Однажды, хлопоча над чем–то, изломав бровь, не глядя на Ильина, Клавдия кинула:
— Пойдем к ворожею.
Он не понял:
— К кому?
— К ворожею. Подвижник тут… святой человек.
— Подвижник аль ворожей? Ты одно что–нибудь, — сказал он хмуро.
— Пойдем! — повторила она.
— Судьбу мою пытать мне не к чему. Не спросись нас, она свое делает. А с моей твою и вовсе нечего плести. Ты вон какая — нынче вижу тебя, завтра улетела птичка.
— Ну, колись иголками… сирота! — сказала Клавдия с вызовом. И вдруг стала просить: — Гаврюша… Спрашивал ты, где бываю, — молчала; сама скажу: у него бывала. Всю жизнь мою… всю как есть он мне рассказал… И про тебя… Не говорила я и намека не давала, а он: откудова ты и про казачка того, что песни петь тебя учил…
— Ванятку Реброва? И думать не велю себе про него, а все думаю, не забуду его…
— И про то, как ваш Тимофеич тебя чтит…
— Сколько у него таких, как я!
— Вот–вот! Его слова. Все видит, скрытого для него нет. А ровно играет со мной, испытывает. Говорит, говорит… Страшно, а все бы слушала. Вдруг глянет так грозно в душу: «А ну скажи, сколько Ильиных у него?» Что скажу? Молчу. Сам ведь все знает. Испытывает. Ласков ои был ко мне, а посуровел, построжал. Ничего не прощает. Туман, говорит, округ головы твоей. Пойдем со мной, пойдем к нему, Гаврёк–рёк–рёк!
Она придумывала ему ласковые имена, какими никто другой не называл его. Но сейчас это «рёк–рёк» царапнуло его, точно шип. Что он ей? Глухое и тоскливое раздражение росло в нем от жаркого шепота женщины. Он сказал:
— Бегай к нему, коли охота слушать, про что сама лучше знаешь. Меня–то чего припутываешь? Мою жизнь захотела узнать? Да я расскажу тебе. Мигни — расскажу.
Только ты по второму слову перебьешь. Тебе бы, птица, одни златые зерна клевать, не знаю, кто — мил человек — подсыпает их в клетку твою, да дверцу в клетке забыл затворить.
Клавдия с любопытством посмотрела на него, прикусив губу.
— И про Фросю бы рассказал?
— Фросю?
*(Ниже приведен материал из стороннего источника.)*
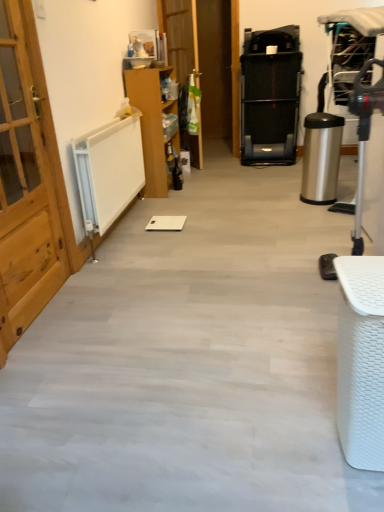 Question: From the image's perspective, is wooden cabinet at center, arranged as the second furniture when viewed from the right, above light wood door at left, the 2th door in the back-to-front sequence?

Choices:
 (A) no
 (B) yes

Answer: (B)

Question: Is wooden cabinet at center, the 2th furniture positioned from the front, looking in the opposite direction of light wood door at left, which is the first door in front-to-back order?

Choices:
 (A) yes
 (B) no

Answer: (B)

Question: Would you say wooden cabinet at center, which is counted as the second furniture, starting from the bottom, is outside light wood door at left, which is the first door in bottom-to-top order?

Choices:
 (A) yes
 (B) no

Answer: (A)

Question: From the image's perspective, does wooden cabinet at center, arranged as the second furniture when viewed from the right, appear lower than light wood door at left, marked as the first door in a left-to-right arrangement?

Choices:
 (A) no
 (B) yes

Answer: (A)

Question: Is wooden cabinet at center, arranged as the second furniture when viewed from the right, facing towards light wood door at left, marked as the first door in a left-to-right arrangement?

Choices:
 (A) no
 (B) yes

Answer: (A)

Question: Considering the positions of white woven basket at lower right, the 2th furniture in the top-to-bottom sequence, and wooden cabinet at center, which is counted as the first furniture, starting from the top, in the image, is white woven basket at lower right, the 2th furniture in the top-to-bottom sequence, taller or shorter than wooden cabinet at center, which is counted as the first furniture, starting from the top,?

Choices:
 (A) tall
 (B) short

Answer: (B)

Question: Is white woven basket at lower right, which is the first furniture in front-to-back order, inside the boundaries of wooden cabinet at center, which is counted as the second furniture, starting from the bottom, or outside?

Choices:
 (A) outside
 (B) inside

Answer: (A)

Question: In terms of width, does white woven basket at lower right, the first furniture when ordered from bottom to top, look wider or thinner when compared to wooden cabinet at center, arranged as the second furniture when viewed from the right?

Choices:
 (A) thin
 (B) wide

Answer: (A)

Question: From a real-world perspective, relative to wooden cabinet at center, the 2th furniture positioned from the front, is white woven basket at lower right, the 2th furniture in the top-to-bottom sequence, vertically above or below?

Choices:
 (A) above
 (B) below

Answer: (B)

Question: Is light wood door at left, the second door when ordered from top to bottom, spatially inside wooden door at center, the 1th door positioned from the right, or outside of it?

Choices:
 (A) outside
 (B) inside

Answer: (A)

Question: From a real-world perspective, relative to wooden door at center, which appears as the 2th door when ordered from the bottom, is light wood door at left, which is the first door in front-to-back order, vertically above or below?

Choices:
 (A) above
 (B) below

Answer: (B)

Question: Considering their positions, is light wood door at left, which is the first door in bottom-to-top order, located in front of or behind wooden door at center, which is the 1th door from top to bottom?

Choices:
 (A) front
 (B) behind

Answer: (A)

Question: From the image's perspective, is light wood door at left, the second door when ordered from top to bottom, located above or below wooden door at center, which is the 1th door from top to bottom?

Choices:
 (A) above
 (B) below

Answer: (B)

Question: In terms of height, does light wood door at left, which is the first door in bottom-to-top order, look taller or shorter compared to white woven basket at lower right, the 2th furniture in the top-to-bottom sequence?

Choices:
 (A) tall
 (B) short

Answer: (A)

Question: From a real-world perspective, relative to white woven basket at lower right, which is counted as the second furniture, starting from the left, is light wood door at left, which is the first door in bottom-to-top order, vertically above or below?

Choices:
 (A) below
 (B) above

Answer: (B) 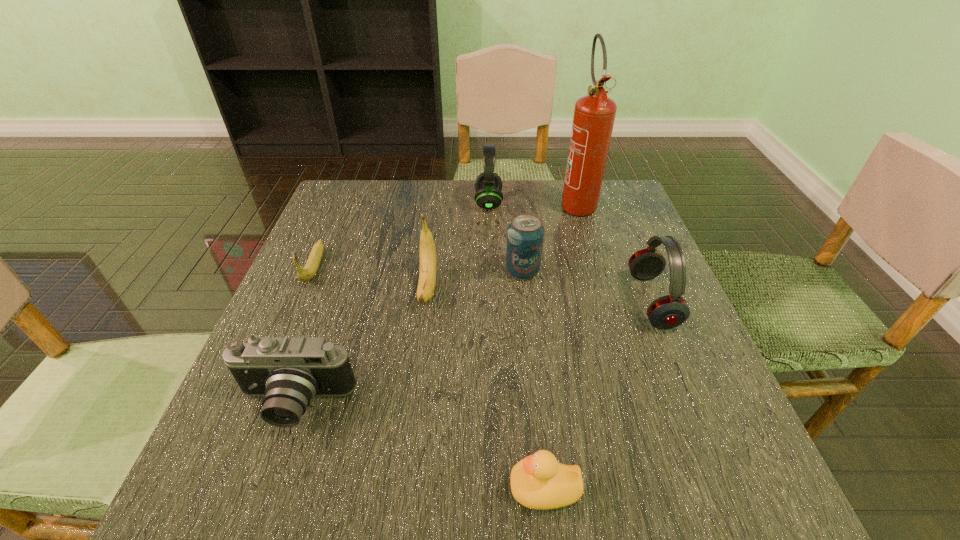 The height and width of the screenshot is (540, 960). In order to click on earphone present at the right edge in this screenshot , I will do `click(670, 311)`.

Locate an element on the screen. The image size is (960, 540). object that is at the far right corner is located at coordinates (594, 114).

This screenshot has height=540, width=960. I want to click on blank space at the far edge of the desktop, so click(x=471, y=215).

At what (x,y) coordinates should I click in order to perform the action: click on free space at the near edge. Please return your answer as a coordinate pair (x, y). The height and width of the screenshot is (540, 960). Looking at the image, I should click on (589, 514).

Where is `vacant region at the left edge of the desktop`? The width and height of the screenshot is (960, 540). vacant region at the left edge of the desktop is located at coordinates (276, 316).

This screenshot has width=960, height=540. Identify the location of free location at the right edge. pyautogui.click(x=609, y=258).

Identify the location of free location at the near left corner of the desktop. (238, 463).

The image size is (960, 540). What are the coordinates of `vacant space at the far right corner of the desktop` in the screenshot? It's located at (617, 192).

In the image, there is a desktop. What are the coordinates of `vacant space at the near right corner` in the screenshot? It's located at (662, 505).

Locate an element on the screen. free space that is in between the duck and the taller banana is located at coordinates (486, 388). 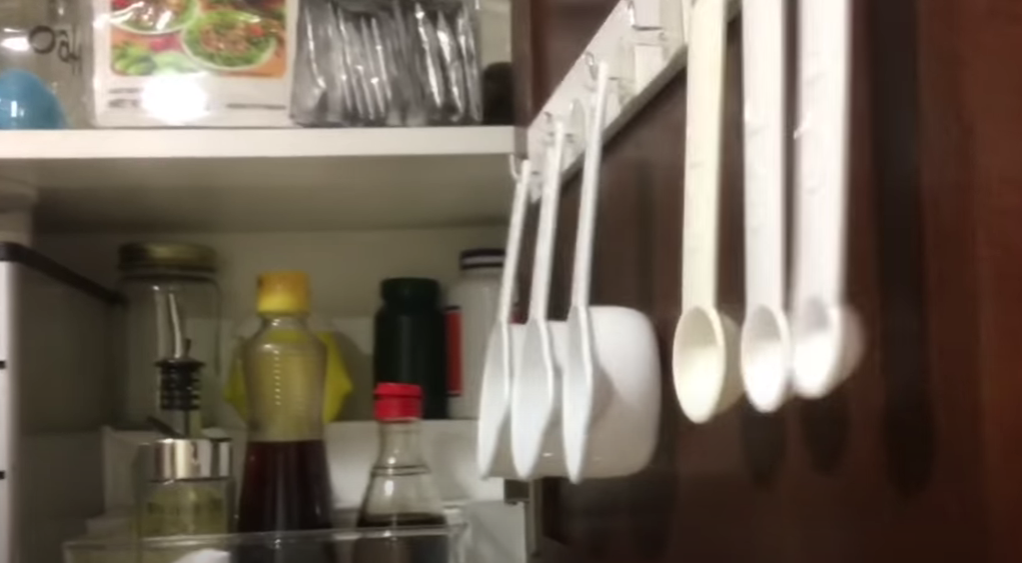 Find the location of a particular element. silver jar cap is located at coordinates (165, 250). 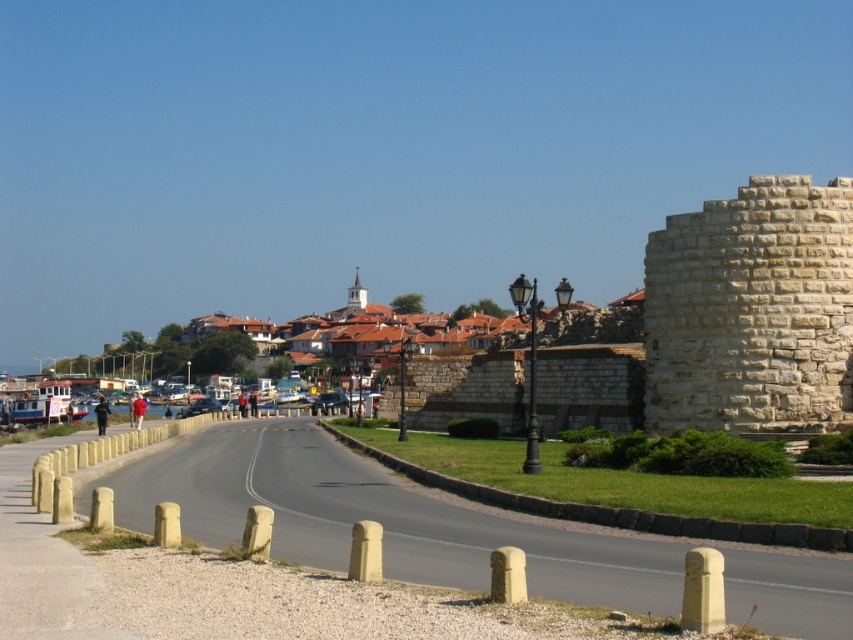 Question: Which point is farther from the camera taking this photo?

Choices:
 (A) (357, 308)
 (B) (721, 360)

Answer: (A)

Question: Is white stone tower at right below white stone tower at center?

Choices:
 (A) no
 (B) yes

Answer: (B)

Question: Which point appears closest to the camera in this image?

Choices:
 (A) (764, 244)
 (B) (357, 273)

Answer: (A)

Question: Can you confirm if white stone tower at right is positioned to the left of white stone tower at center?

Choices:
 (A) yes
 (B) no

Answer: (B)

Question: Does white stone tower at right appear on the right side of white stone tower at center?

Choices:
 (A) no
 (B) yes

Answer: (B)

Question: Which object appears farthest from the camera in this image?

Choices:
 (A) white stone tower at center
 (B) white stone tower at right

Answer: (A) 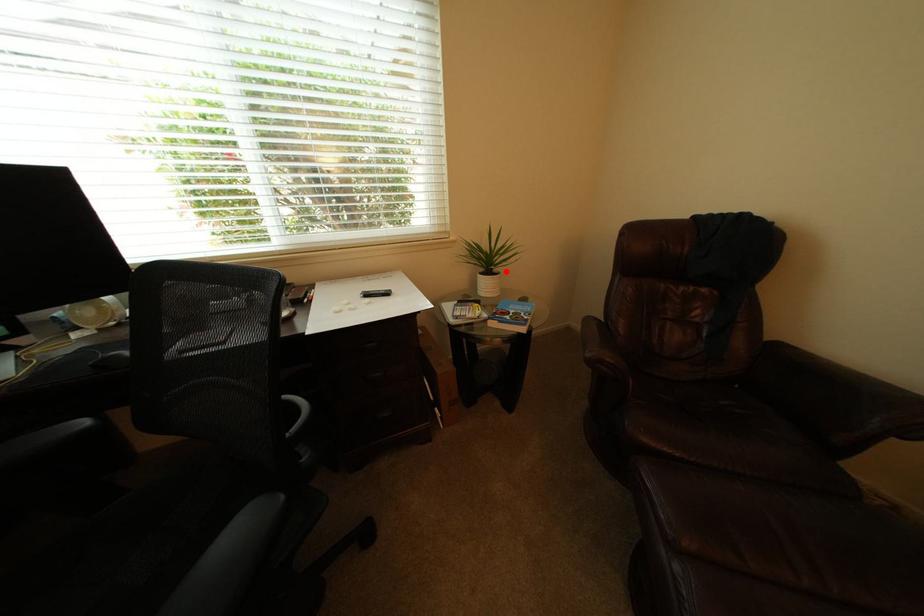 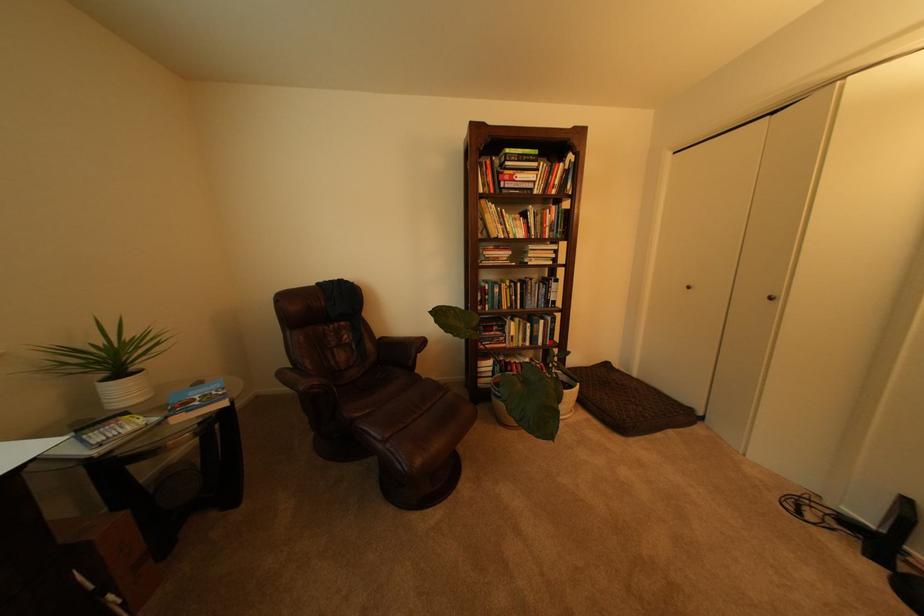 Question: I am providing you with two images of the same scene from different viewpoints. A red point is marked on the first image. Is the red point's position out of view in image 2?

Choices:
 (A) Yes
 (B) No

Answer: (B) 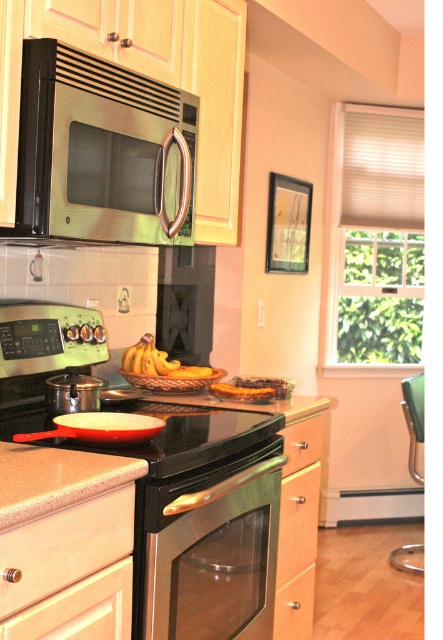 Between white matte drawer at lower left and beige granite countertop at lower center, which one is positioned higher?

beige granite countertop at lower center is above.

Looking at this image, which is more to the right, white matte drawer at lower left or beige granite countertop at lower center?

white matte drawer at lower left is more to the right.

Who is more forward, (131,496) or (24,468)?

Point (24,468) is in front.

At what (x,y) coordinates should I click in order to perform the action: click on white matte drawer at lower left. Please return your answer as a coordinate pair (x, y). The height and width of the screenshot is (640, 443). Looking at the image, I should click on (65, 547).

From the picture: Can you confirm if stainless steel oven at center is shorter than matte wood drawer at lower center?

Incorrect, stainless steel oven at center's height does not fall short of matte wood drawer at lower center's.

Is point (194, 621) positioned behind point (303, 598)?

That is False.

The image size is (443, 640). Find the location of `stainless steel oven at center`. stainless steel oven at center is located at coordinates (209, 548).

Who is more forward, (x=163, y=492) or (x=319, y=440)?

Point (x=163, y=492) is more forward.

Does stainless steel stove at center have a greater width compared to wooden drawer at lower right?

Yes, stainless steel stove at center is wider than wooden drawer at lower right.

Between point (174, 502) and point (294, 456), which one is positioned in front?

Point (174, 502) is in front.

The width and height of the screenshot is (443, 640). I want to click on stainless steel stove at center, so click(139, 524).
Что ты? — Верх опять был за ней, она сбила его с толку. Кто и как тут на Волге проведал про то, что было когда–то, а как подумать, то и вовсе не было? — Ты не трогай… не касайся этого. С такими подвижниками–угадчиками знаешь, что делают?
— Его оставь! — страстно сказала она, не отшутившись, не запорхав по избе, словно прошла поверх обиды и угрозы Ильина, даже не замечая их. — Святой он жизни, слышь! Сказала, чтоб понял ты: нет от него скрытого. Говоришь — хожу за тем, что и самой видать. Для того хожу, чтоб открыл, чего не видят мои глаза. Как ни гляжу — не видят. А без того — хоть и не жить мне. Хоть в Волгу головой! Понял ты? А он: «Открою, как приведешь дружка твоего». Тебя значит. Без тебя туман будто. Не уговорю его, на своем стоит. Пойдем, Гавриловен!
Легкокрылая птица у златых зерен! Что мучит, что гнетет тебя долу, златоптица?
Наутро ворчал дед Мелентий Нырков:
— Щекочет тебя долгогривый, ворочаешься, чихаешь…
И все пересказал ему Ильин, о чем ни слова не проронил бы молодому парню, ни отцу своему названому — Баглаю; тот поднял бы на смех и властно повернул бы на свое, не почитая Гаврилино стоящим внимания…
Оба деда были неразлучны. Антипкин дед почесал проплешину под раскиданными белыми волосами.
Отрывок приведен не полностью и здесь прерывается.